Disaster Scene Description and Indexing (DSDI)

Task Coordinators: Jeffrey Liu, William Drew, George Awad, and Asad Butt

Computer vision capabilities have rapidly been advancing and are expected to become an important component to incident and disaster response. However, the majority of computer vision capabilities are not meeting public safety’s needs, such as support for search and rescue, due to the lack of appropriate training data and requirements. For example in 2019, a leading computer vision benchmark has mislabeled a flooded region as a “toilet,” or a highway surrounded by flooding as a “runway.” In response, we’ve developed a dataset of images collected by the Civil Air Patrol of various natural disasters. Two key distinctions are the low altitude, oblique perspective of the imagery and disaster-related features, which are rarely featured in computer vision benchmarks and datasets. This task invites researchers to work on this new domain to develop new capabilities and close the gap in performance to essentially label video clips with the correct disaster-related feature(s).

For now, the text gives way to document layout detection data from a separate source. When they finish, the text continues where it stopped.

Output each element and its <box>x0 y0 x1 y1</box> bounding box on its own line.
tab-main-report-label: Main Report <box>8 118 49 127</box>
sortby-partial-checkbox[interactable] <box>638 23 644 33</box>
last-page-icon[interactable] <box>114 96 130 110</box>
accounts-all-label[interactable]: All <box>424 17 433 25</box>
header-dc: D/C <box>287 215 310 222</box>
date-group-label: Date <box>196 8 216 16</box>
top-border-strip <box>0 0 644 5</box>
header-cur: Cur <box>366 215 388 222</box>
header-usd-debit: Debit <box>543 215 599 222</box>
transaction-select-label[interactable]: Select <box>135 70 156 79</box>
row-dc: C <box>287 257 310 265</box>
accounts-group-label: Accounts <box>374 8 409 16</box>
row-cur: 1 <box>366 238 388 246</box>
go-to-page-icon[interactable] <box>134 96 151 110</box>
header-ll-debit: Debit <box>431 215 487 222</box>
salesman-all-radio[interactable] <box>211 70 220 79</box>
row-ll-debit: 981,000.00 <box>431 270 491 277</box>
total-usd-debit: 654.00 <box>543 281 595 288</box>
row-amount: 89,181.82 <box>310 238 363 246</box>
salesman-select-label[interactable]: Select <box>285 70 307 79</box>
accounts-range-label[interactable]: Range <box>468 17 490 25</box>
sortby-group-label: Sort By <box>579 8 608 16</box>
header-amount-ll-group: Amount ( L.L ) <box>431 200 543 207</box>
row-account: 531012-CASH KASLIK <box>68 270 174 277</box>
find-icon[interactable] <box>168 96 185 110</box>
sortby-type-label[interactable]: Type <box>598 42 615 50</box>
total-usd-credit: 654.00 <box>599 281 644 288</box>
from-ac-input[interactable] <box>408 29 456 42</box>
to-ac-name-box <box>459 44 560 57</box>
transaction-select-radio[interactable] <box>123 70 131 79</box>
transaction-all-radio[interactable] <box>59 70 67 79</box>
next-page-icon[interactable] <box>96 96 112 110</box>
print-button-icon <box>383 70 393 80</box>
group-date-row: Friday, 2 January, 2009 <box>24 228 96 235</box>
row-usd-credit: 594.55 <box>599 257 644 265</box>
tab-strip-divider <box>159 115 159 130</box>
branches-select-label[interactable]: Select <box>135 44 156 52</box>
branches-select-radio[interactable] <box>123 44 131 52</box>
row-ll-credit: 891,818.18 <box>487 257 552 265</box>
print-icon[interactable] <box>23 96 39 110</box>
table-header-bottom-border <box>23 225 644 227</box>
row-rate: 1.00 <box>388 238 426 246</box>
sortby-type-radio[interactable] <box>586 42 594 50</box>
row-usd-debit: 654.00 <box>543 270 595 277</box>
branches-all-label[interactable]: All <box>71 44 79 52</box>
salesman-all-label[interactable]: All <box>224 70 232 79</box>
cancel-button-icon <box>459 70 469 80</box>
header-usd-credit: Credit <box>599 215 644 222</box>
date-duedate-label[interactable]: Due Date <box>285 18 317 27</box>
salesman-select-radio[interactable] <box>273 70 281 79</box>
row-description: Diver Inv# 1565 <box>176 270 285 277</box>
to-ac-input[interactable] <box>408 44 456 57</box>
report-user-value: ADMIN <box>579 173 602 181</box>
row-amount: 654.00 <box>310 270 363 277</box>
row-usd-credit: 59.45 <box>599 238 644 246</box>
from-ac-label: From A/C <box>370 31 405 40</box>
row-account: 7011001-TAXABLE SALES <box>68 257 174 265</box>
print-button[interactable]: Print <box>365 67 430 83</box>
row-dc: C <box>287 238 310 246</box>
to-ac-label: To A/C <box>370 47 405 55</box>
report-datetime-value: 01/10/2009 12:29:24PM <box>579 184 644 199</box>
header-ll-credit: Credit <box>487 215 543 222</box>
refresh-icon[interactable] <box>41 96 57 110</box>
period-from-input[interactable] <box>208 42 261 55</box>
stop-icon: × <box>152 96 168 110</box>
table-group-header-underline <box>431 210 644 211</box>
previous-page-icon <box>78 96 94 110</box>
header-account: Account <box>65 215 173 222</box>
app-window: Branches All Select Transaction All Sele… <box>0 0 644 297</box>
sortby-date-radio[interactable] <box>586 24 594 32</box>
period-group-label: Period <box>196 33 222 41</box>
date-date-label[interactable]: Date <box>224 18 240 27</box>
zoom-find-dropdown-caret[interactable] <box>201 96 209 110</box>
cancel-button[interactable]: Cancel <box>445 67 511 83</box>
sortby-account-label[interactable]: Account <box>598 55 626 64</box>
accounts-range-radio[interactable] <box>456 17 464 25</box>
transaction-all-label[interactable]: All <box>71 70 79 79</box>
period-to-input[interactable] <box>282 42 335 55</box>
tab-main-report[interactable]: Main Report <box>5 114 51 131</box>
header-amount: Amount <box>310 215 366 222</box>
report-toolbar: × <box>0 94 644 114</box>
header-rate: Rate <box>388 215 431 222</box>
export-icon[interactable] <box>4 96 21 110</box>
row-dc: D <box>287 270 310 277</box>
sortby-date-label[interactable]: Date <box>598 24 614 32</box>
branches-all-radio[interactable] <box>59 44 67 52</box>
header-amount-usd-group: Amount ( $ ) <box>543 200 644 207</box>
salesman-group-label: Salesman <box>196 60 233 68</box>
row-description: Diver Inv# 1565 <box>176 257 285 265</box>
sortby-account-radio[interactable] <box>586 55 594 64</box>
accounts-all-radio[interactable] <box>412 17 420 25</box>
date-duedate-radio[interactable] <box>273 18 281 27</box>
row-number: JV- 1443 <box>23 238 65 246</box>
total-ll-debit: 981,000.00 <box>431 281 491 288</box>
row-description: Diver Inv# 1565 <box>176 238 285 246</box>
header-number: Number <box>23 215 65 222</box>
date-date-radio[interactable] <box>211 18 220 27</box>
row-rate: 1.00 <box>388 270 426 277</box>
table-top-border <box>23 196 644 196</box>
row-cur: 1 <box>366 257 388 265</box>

The pilot for the DSDI task was successfully conducted in TRECVID 2020, and we will continue the task this year.

System Task

To emphasis the unique disaster related features of the dataset, systems will be given a set of natural disaster-related features set, unseen (testing) dataset of short video clips with various disaster-related features collected from real-world disaster events and asked to return for each feature, a ranked list of the top video clips that include the feature. All run submissions should be the output of a fully automatic system. No interactive system submissions are accepted or will be permitted.

Data Resources

The task will be supported by the LADI (Low Altitude Disaster Imagery) dataset for training & development and another pilot testing dataset to test systems. For an introductory video to the LADI dataset developed as part of a larger NIST Public Safety Innovator Accelerator Program (PSIAP) grant, please watch this 5 min youtube video.

Development dataset

The video testing dataset from 2020 and its annotation is available for teams to train their systems.

Dataset Scope

The initial release of the LADI dataset limited was focused on the following set of criteria. The crowd-source Human Annotations were significantly prioritized based on this criteria.

Criteria	Values
Administrative Boundaries	alabama, louisiana, florida, georgia, louisiana, mississippi, north carolina, puerto rico, south carolina, texas, virgin islands, virginia
Months	March - November
Years	2015 - 2019
Altitude (AGL ft)	<= 1000
Image size (MB)	>= 4

Since 2015, each of these locations had a FEMA major disaster declaration for a hurricane or flooding. Three of these (Louisiana, South Carolina, and Texas) also had major declaration for flooding during the Atlantic hurricane season months of June to November. The scope also included four of the five locations with the most images collected from 2015-2018. The other location, but not represented in the scope, was California with its significant wild fire activity.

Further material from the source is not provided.